Work task:
Go through the records and copy each line where the string "domain" occurs.

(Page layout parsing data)
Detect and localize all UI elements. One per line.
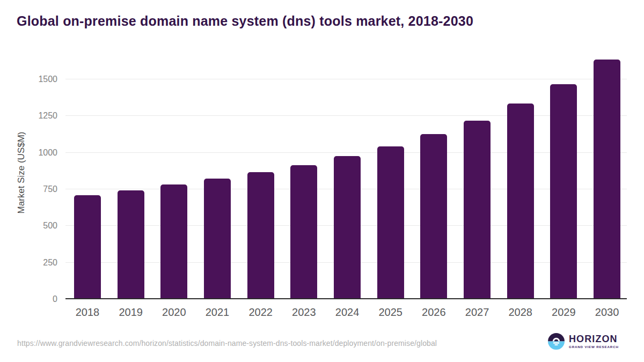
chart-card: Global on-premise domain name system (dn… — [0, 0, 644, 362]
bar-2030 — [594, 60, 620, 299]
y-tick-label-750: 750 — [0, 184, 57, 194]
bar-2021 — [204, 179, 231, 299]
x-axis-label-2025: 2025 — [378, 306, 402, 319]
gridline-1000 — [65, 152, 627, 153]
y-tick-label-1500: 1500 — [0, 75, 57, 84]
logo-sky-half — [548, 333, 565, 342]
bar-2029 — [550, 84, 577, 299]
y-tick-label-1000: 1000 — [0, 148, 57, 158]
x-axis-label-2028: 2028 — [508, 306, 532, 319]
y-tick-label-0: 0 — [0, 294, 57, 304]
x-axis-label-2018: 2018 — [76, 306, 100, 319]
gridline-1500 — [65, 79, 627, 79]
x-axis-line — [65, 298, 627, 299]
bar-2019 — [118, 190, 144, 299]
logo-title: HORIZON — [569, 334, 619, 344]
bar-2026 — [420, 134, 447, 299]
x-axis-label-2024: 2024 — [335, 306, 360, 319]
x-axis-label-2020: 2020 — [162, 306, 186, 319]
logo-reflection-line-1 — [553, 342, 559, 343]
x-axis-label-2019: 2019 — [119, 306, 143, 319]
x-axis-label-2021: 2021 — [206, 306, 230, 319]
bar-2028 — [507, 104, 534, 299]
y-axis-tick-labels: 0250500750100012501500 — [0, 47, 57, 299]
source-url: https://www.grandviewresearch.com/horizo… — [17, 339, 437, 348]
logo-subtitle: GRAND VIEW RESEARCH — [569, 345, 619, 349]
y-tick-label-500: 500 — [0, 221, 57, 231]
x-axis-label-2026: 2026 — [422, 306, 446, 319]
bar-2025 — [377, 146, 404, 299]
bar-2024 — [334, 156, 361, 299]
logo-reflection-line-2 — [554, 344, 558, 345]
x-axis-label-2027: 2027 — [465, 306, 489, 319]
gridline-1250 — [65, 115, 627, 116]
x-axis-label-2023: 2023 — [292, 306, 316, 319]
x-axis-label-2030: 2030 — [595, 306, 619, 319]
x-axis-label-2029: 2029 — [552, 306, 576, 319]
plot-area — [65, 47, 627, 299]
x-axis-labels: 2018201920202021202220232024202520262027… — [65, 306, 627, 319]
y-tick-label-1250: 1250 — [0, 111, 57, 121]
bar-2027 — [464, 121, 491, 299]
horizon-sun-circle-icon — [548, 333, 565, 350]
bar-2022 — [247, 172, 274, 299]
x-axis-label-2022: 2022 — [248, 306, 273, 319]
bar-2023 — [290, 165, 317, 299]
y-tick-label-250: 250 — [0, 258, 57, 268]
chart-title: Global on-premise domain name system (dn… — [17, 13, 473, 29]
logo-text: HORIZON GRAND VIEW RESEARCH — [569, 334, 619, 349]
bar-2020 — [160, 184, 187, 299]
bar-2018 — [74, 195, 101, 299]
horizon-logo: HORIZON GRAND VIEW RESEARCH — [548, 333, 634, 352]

Output of the exercise:
chart-card: Global on-premise domain name system (dn… — [0, 0, 644, 362]
chart-title: Global on-premise domain name system (dn… — [17, 13, 473, 29]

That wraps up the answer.